Segment Open

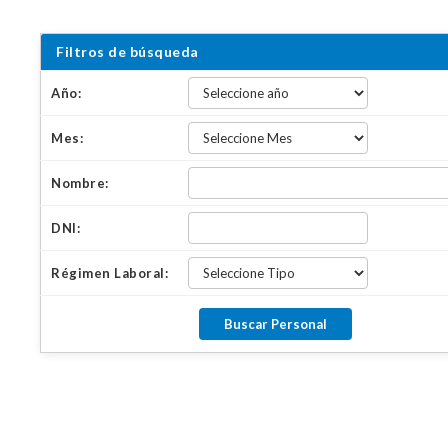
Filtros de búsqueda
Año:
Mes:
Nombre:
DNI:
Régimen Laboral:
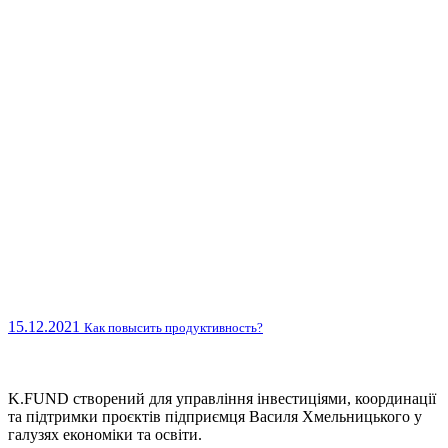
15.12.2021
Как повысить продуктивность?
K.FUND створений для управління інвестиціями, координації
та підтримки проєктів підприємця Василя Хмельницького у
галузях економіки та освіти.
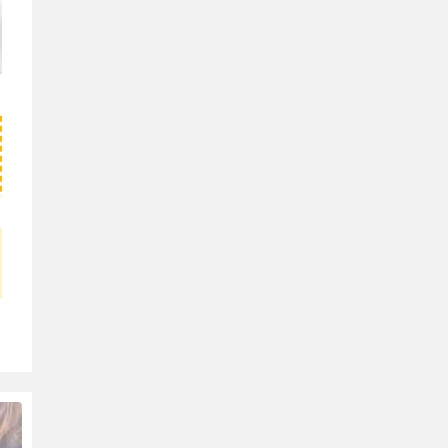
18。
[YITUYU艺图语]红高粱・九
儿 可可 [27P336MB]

Segment Closed

Exercise>
Although the records contain pictures, the output must hold only their exact wording.

Answer to the problem>
Filtros de búsqueda
Año:
Mes:
Nombre:
DNI:
Régimen Laboral:
15.12.2021
Как повысить продуктивность?
K.FUND створений для управління інвестиціями, координації
та підтримки проєктів підприємця Василя Хмельницького у
галузях економіки та освіти.
18。
[YITUYU艺图语]红高粱・九
儿 可可 [27P336MB]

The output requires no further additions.